What needs to be done: The entries that follow should come back exactly, with no pictures among them.
+-------+
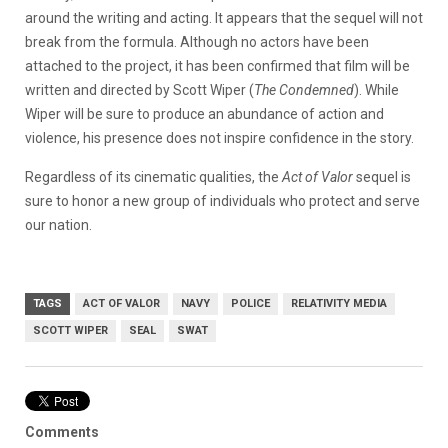
around the writing and acting. It appears that the sequel will not
break from the formula. Although no actors have been
attached to the project, it has been confirmed that film will be
written and directed by Scott Wiper (
The Condemned
). While
Wiper will be sure to produce an abundance of action and
violence, his presence does not inspire confidence in the story.
Regardless of its cinematic qualities, the
Act of Valor
sequel is
sure to honor a new group of individuals who protect and serve
our nation.
TAGS
ACT OF VALOR
NAVY
POLICE
RELATIVITY MEDIA
SCOTT WIPER
SEAL
SWAT
Comments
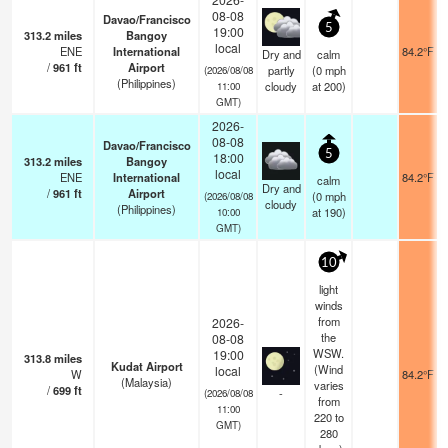
08-08
Davao/Francisco
5
19:00
313.2
miles
Bangoy
local
ENE
International
84.2°F
Dry and
calm
/
961
ft
Airport
partly
(
0
mph
(2026/08/08
(Philippines)
cloudy
at 200)
11:00
GMT)
2026-
08-08
Davao/Francisco
5
18:00
313.2
miles
Bangoy
local
ENE
International
84.2°F
calm
Dry and
/
961
ft
Airport
(
0
mph
(2026/08/08
cloudy
(Philippines)
at 190)
10:00
GMT)
10
light
winds
from
2026-
the
08-08
WSW.
19:00
313.8
miles
Kudat Airport
(Wind
local
W
84.2°F
(Malaysia)
varies
/
699
ft
-
(2026/08/08
from
11:00
220 to
GMT)
280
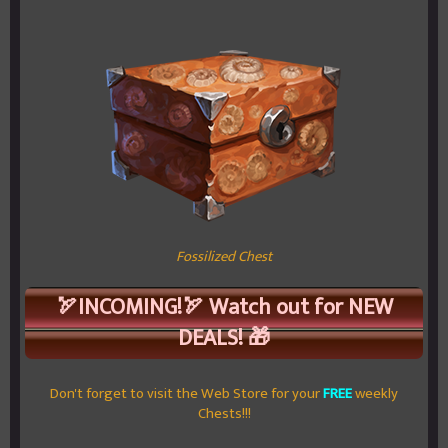
Fossilized Chest
🏹INCOMING!🏹 Watch out for NEW
DEALS! 🎁
Don't forget to visit the Web Store for your
FREE
weekly
Chests!!!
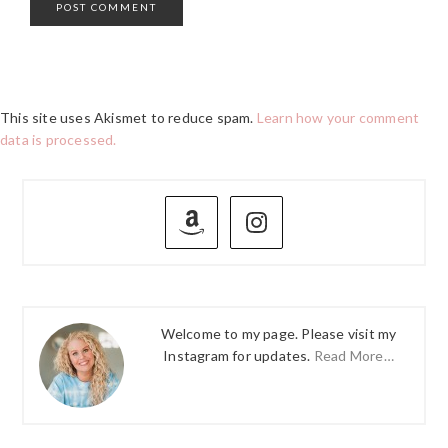
This site uses Akismet to reduce spam.
Learn how your comment
data is processed.
PRIMARY
SIDEBAR
Welcome to my page. Please visit my
Instagram for updates.
Read More…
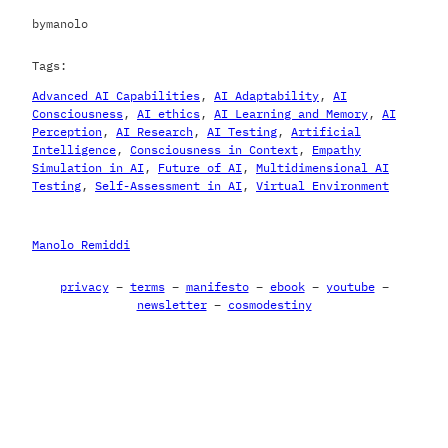
by
manolo
Tags:
Advanced AI Capabilities
, 
AI Adaptability
, 
AI
Consciousness
, 
AI ethics
, 
AI Learning and Memory
, 
AI
Perception
, 
AI Research
, 
AI Testing
, 
Artificial
Intelligence
, 
Consciousness in Context
, 
Empathy
Simulation in AI
, 
Future of AI
, 
Multidimensional AI
Testing
, 
Self-Assessment in AI
, 
Virtual Environment
Manolo Remiddi
privacy
–
terms
–
manifesto
–
ebook
–
youtube
–
newsletter
–
cosmodestiny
+-------+
Problem solution:
around the writing and acting. It appears that the sequel will not
break from the formula. Although no actors have been
attached to the project, it has been confirmed that film will be
written and directed by Scott Wiper (
The Condemned
). While
Wiper will be sure to produce an abundance of action and
violence, his presence does not inspire confidence in the story.
Regardless of its cinematic qualities, the
Act of Valor
sequel is
sure to honor a new group of individuals who protect and serve
our nation.
TAGS
ACT OF VALOR
NAVY
POLICE
RELATIVITY MEDIA
SCOTT WIPER
SEAL
SWAT
Comments
08-08
Davao/Francisco
5
19:00
313.2
miles
Bangoy
local
ENE
International
84.2°F
Dry and
calm
/
961
ft
Airport
partly
(
0
mph
(2026/08/08
(Philippines)
cloudy
at 200)
11:00
GMT)
2026-
08-08
Davao/Francisco
5
18:00
313.2
miles
Bangoy
local
ENE
International
84.2°F
calm
Dry and
/
961
ft
Airport
(
0
mph
(2026/08/08
cloudy
(Philippines)
at 190)
10:00
GMT)
10
light
winds
from
2026-
the
08-08
WSW.
19:00
313.8
miles
Kudat Airport
(Wind
local
W
84.2°F
(Malaysia)
varies
/
699
ft
-
(2026/08/08
from
11:00
220 to
GMT)
280
Fossilized Chest
🏹INCOMING!🏹 Watch out for NEW
DEALS! 🎁
Don't forget to visit the Web Store for your
FREE
weekly
Chests!!!
This site uses Akismet to reduce spam.
Learn how your comment
data is processed.
PRIMARY
SIDEBAR
Welcome to my page. Please visit my
Instagram for updates.
Read More…
by
manolo
Tags:
Advanced AI Capabilities
, 
AI Adaptability
, 
AI
Consciousness
, 
AI ethics
, 
AI Learning and Memory
, 
AI
Perception
, 
AI Research
, 
AI Testing
, 
Artificial
Intelligence
, 
Consciousness in Context
, 
Empathy
Simulation in AI
, 
Future of AI
, 
Multidimensional AI
Testing
, 
Self-Assessment in AI
, 
Virtual Environment
Manolo Remiddi
privacy
–
terms
–
manifesto
–
ebook
–
youtube
–
newsletter
–
cosmodestiny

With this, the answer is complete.